Here’s a big batch of fresh jokes for you—clean, silly, and ready to make you laugh (or groan). Enjoy!
- I told my wife she was drawing her eyebrows too high. She looked surprised.
- Why don’t skeletons fight each other? They don’t have the guts.
- I asked the librarian if they had books on paranoia. She whispered, “They’re right behind you.”
- My dog used to chase people on a bike a lot. It got so bad, I finally had to take his bike away.
- I’m writing a book on hurricanes. It’s only a draft so far.
- Why don’t eggs tell jokes? They’d crack each other up.
- I told my computer I needed a break… Now it won’t stop sending me Kit-Kat ads.
- Why don’t some couples go to therapy? Because they’d rather stay married.
- I bought a boat because it was for sail.

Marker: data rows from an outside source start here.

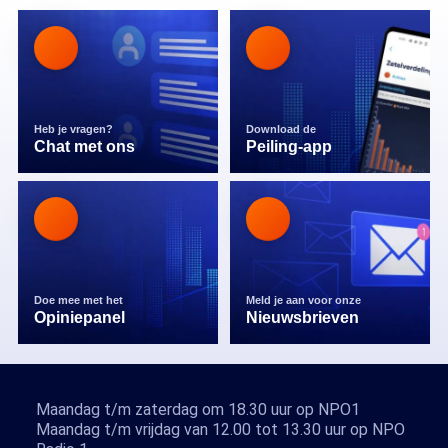
Heb je vragen?
Download de
Chat met ons
Peiling-app
Doe mee met het
Meld je aan voor onze
Opiniepanel
Nieuwsbrieven
Maandag t/m zaterdag om 18.30 uur op NPO1
Maandag t/m vrijdag van 12.00 tot 13.30 uur op NPO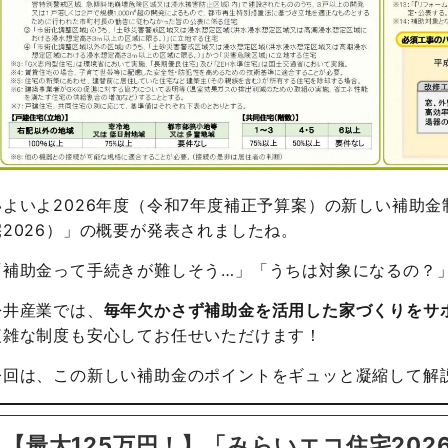
いよいよ2026年度（令和7年度補正予算案）の新しい補助金
宅2026）」の概要が発表されましたね。
「補助金って手続きが難しそう…」「うちは対象になるの？
松井産業では、
毎年欠かさず補助金を活用した家づくりをサ
複雑な制度も安心してお任せいただけます！
今回は、この新しい補助金のポイントをギュッと凝縮して解
【最大125万円！】「みらいエコ住宅20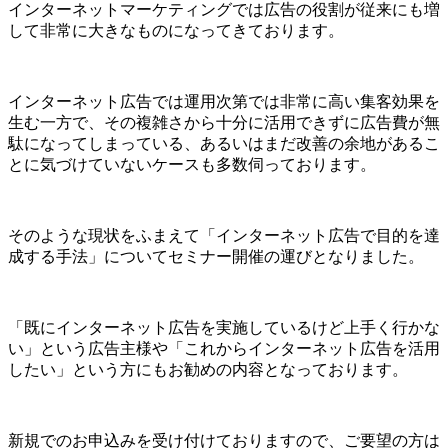
インターネットマーケティングでは広告の役割が従来にも増
して非常に大きなものになってきております。
インターネット広告では運用次第では非常に高い集客効果を
生む一方で、その複雑さから十分に活用できずに広告費が無
駄になってしまっている、あるいはまだ改善の余地があるこ
とに気づけていないケースも多数伺っております。
そのような現状をふまえて「インターネット広告で目的を達
成する手法」についてセミナー開催の運びとなりました。
「既にインターネット広告を実施しているけど上手く行かな
い」という広告主様や「これからインターネット広告を活用
したい」という方にもお勧めの内容となっております。
新規でのお申込みを受け付けておりますので、ご要望の方は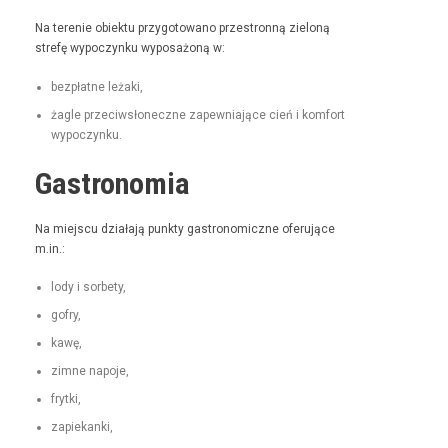
Na tere­nie obiek­tu przy­go­towano prze­stron­ną zieloną
stre­fę wypoczynku wyposażoną w:
bezpłatne leża­ki,
żagle prze­ci­wsłoneczne zapew­ni­a­jące cień i kom­fort
wypoczynku.
Gastronomia
Na miejs­cu dzi­ała­ją punk­ty gas­tro­nom­iczne ofer­u­jące
m.in.:
lody i sorbety,
gofry,
kawę,
zimne napo­je,
fry­t­ki,
zapiekan­ki,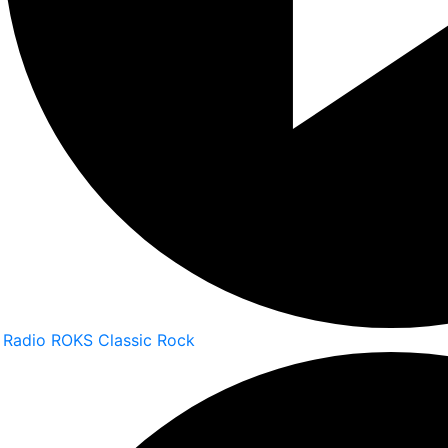
Radio ROKS Classic Rock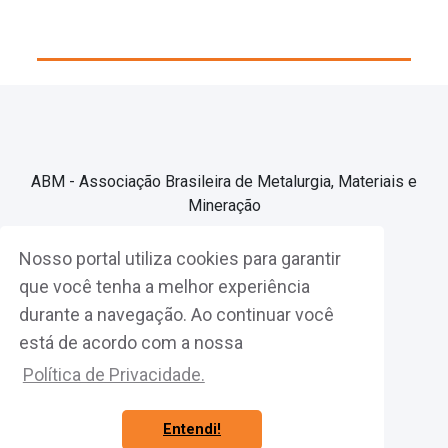
ABM - Associação Brasileira de Metalurgia, Materiais e
Mineração
Nosso portal utiliza cookies para garantir
Associe-se
que você tenha a melhor experiência
durante a navegação. Ao continuar você
Fazer Login
está de acordo com a nossa
Política de Privacidade.
Entendi!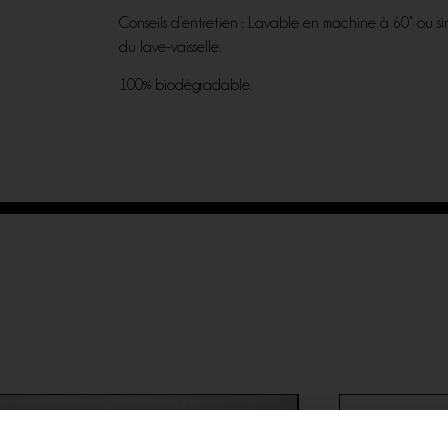
Conseils d’entretien : Lavable en machine à 60° ou s
du lave-vaisselle.
100% biodégradable.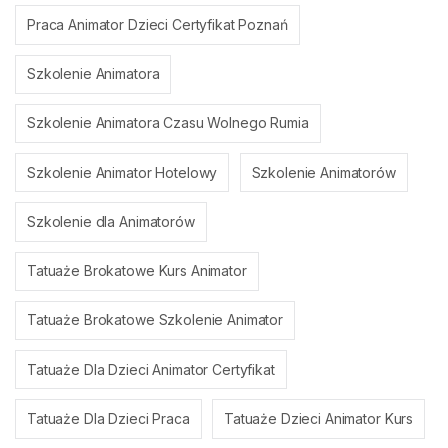
Praca Animator Dzieci Certyfikat Poznań
Szkolenie Animatora
Szkolenie Animatora Czasu Wolnego Rumia
Szkolenie Animator Hotelowy
Szkolenie Animatorów
Szkolenie dla Animatorów
Tatuaże Brokatowe Kurs Animator
Tatuaże Brokatowe Szkolenie Animator
Tatuaże Dla Dzieci Animator Certyfikat
Tatuaże Dla Dzieci Praca
Tatuaże Dzieci Animator Kurs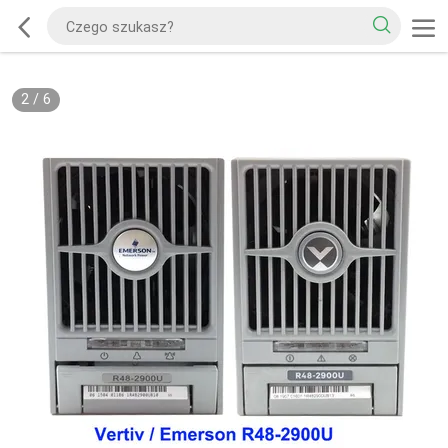
2
/
6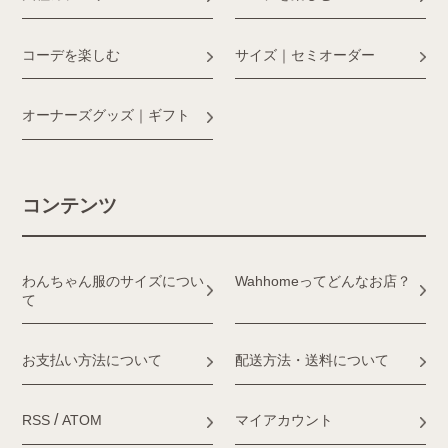
コーデを楽しむ
サイズ｜セミオーダー
オーナーズグッズ｜ギフト
コンテンツ
わんちゃん服のサイズについ
Wahhomeってどんなお店？
て
お支払い方法について
配送方法・送料について
/
RSS
ATOM
マイアカウント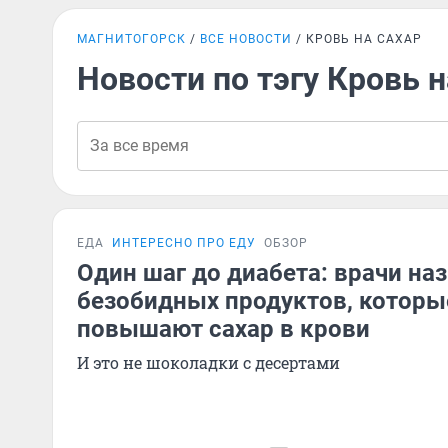
МАГНИТОГОРСК
ВСЕ НОВОСТИ
КРОВЬ НА САХАР
Новости по тэгу Кровь н
ЕДА
ИНТЕРЕСНО ПРО ЕДУ
ОБЗОР
Один шаг до диабета: врачи наз
безобидных продуктов, которы
повышают сахар в крови
И это не шоколадки с десертами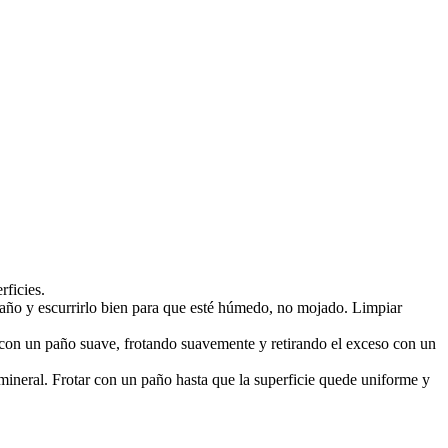
rficies.
paño y escurrirlo bien para que esté húmedo, no mojado. Limpiar
r con un paño suave, frotando suavemente y retirando el exceso con un
e mineral. Frotar con un paño hasta que la superficie quede uniforme y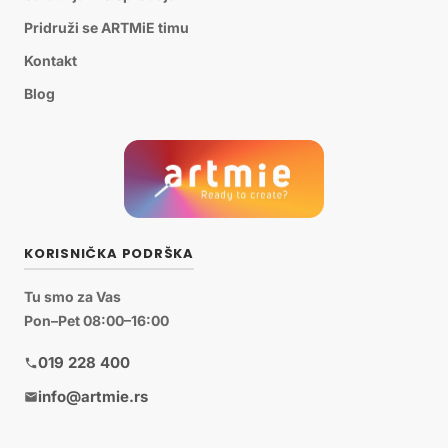
Pridruži se ARTMiE timu
Kontakt
Blog
KORISNIČKA PODRŠKA
Tu smo za Vas
Pon–Pet 08:00–16:00
019 228 400
info@artmie.rs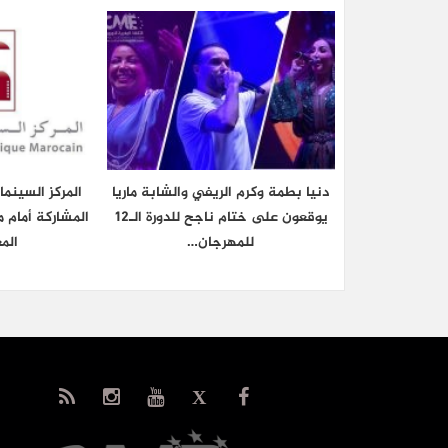
دنيا بطمة وكرم الريفي والشابة ماريا
المركز السينم
يوقعون على ختام ناجح للدورة الـ12
المشاركة أمام م
للمهرجان…
الم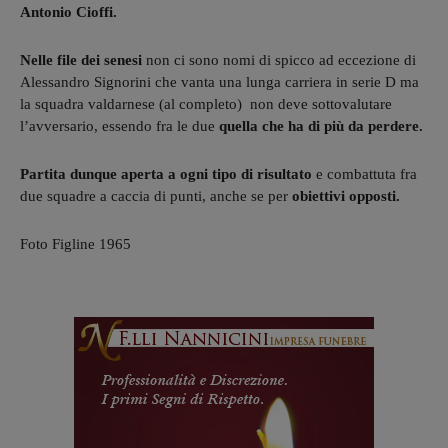
Antonio Cioffi.
Nelle file dei senesi
non ci sono nomi di spicco ad eccezione di
Alessandro Signorini che vanta una lunga carriera in serie D ma
la squadra valdarnese (al completo) non deve sottovalutare
l’avversario, essendo fra le due
quella che ha di più da perdere.
Partita dunque aperta a ogni tipo di risultato
e combattuta fra
due squadre a caccia di punti, anche se per
obiettivi opposti.
Foto Figline 1965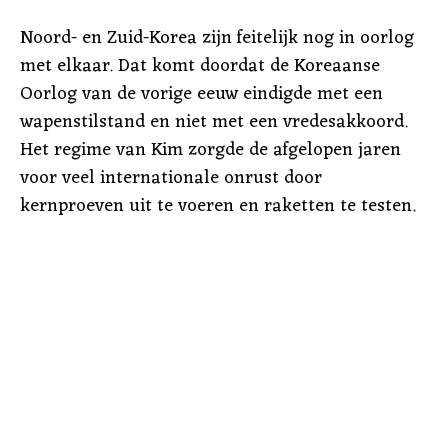
Noord- en Zuid-Korea zijn feitelijk nog in oorlog
met elkaar. Dat komt doordat de Koreaanse
Oorlog van de vorige eeuw eindigde met een
wapenstilstand en niet met een vredesakkoord.
Het regime van Kim zorgde de afgelopen jaren
voor veel internationale onrust door
kernproeven uit te voeren en raketten te testen.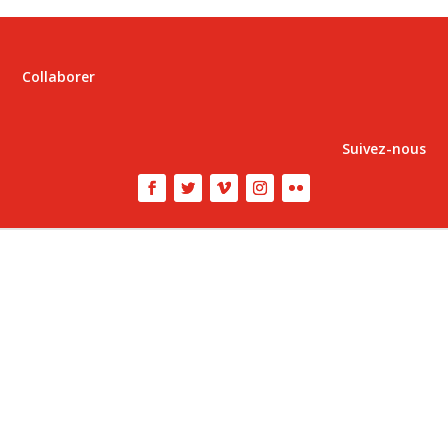
Collaborer
Suivez-nous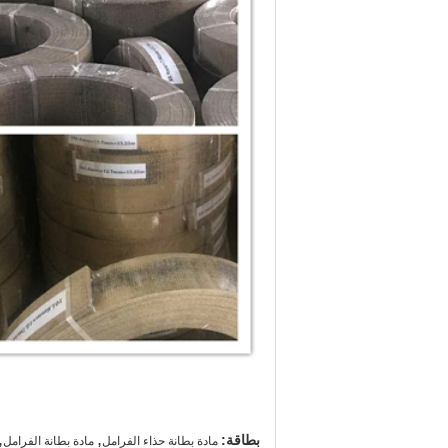
,
,
بطاقة:
مادة بطانة حذاء الفرامل
مادة بطانة الفرامل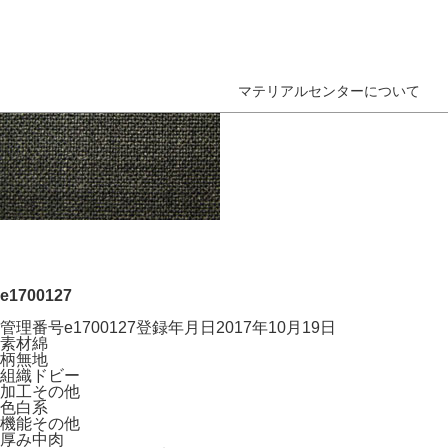
マテリアルセンターについて
e1700127
管理番号
e1700127
登録年月日
2017年10月19日
素材
綿
柄
無地
組織
ドビー
加工
その他
色
白系
機能
その他
厚み
中肉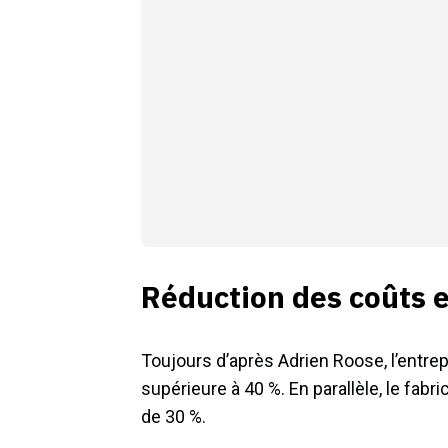
Réduction des coûts 
Toujours d’après Adrien Roose, l’entre
supérieure à 40 %. En parallèle, le fabr
de 30 %.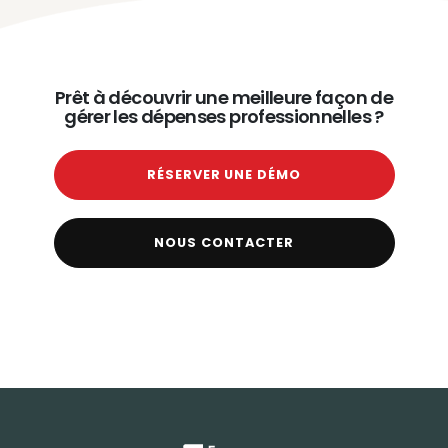
Prêt à découvrir une meilleure façon de
gérer les dépenses professionnelles ?
RÉSERVER UNE DÉMO
NOUS CONTACTER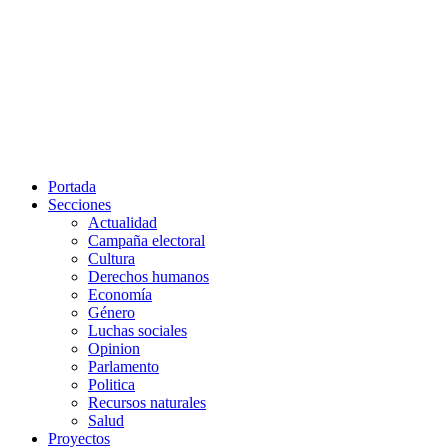
Portada
Secciones
Actualidad
Campaña electoral
Cultura
Derechos humanos
Economía
Género
Luchas sociales
Opinion
Parlamento
Politica
Recursos naturales
Salud
Proyectos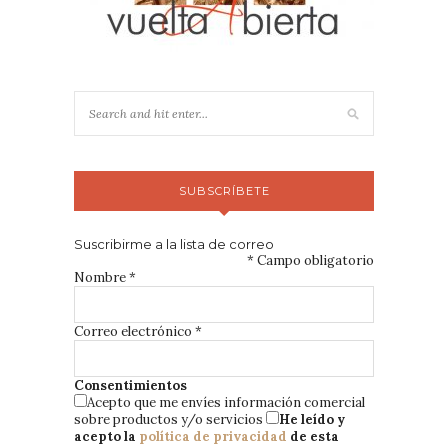
SUBSCRÍBETE
Suscribirme a la lista de correo
*
Campo obligatorio
Nombre
*
Correo electrónico
*
Consentimientos
Acepto que me envíes información comercial
sobre productos y/o servicios
He leído y
acepto la
política de privacidad
de esta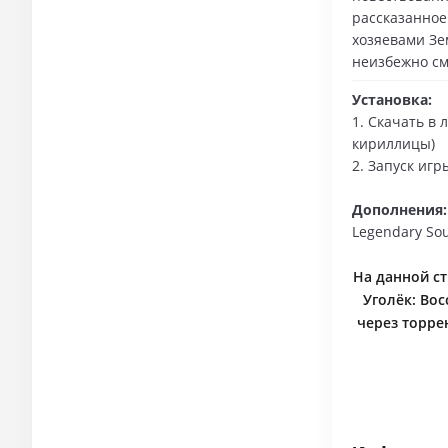
рассказанное
хозяевами Зе
неизбежно см
Установка:
1. Скачать в 
кириллицы)
2. Запуск иг
Дополнения:
Legendary Sou
На данной ст
Уголёк: Вос
через торре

- Parallel lines have so much in common. It’s a shame they’ll never meet.
- I used to be addicted to the hokey pokey… But I turned myself around.
- Why don’t scientists trust atoms? Because they make up everything.
- My therapist says I have a preoccupation with vengeance. We’ll see about that.
- I’m reading a book about anti-gravity. It’s impossible to put down.
- Why don’t oysters donate to charity? Because they’re shellfish.
- I told my wife she should embrace her mistakes. She gave me a hug.
- What do you call a fake noodle? An impasta.
- I got a job at a bakery because I kneaded dough.
- Why don’t programmers like nature? It has too many bugs.
- I’m terrified of elevators… So I’m taking steps to avoid them.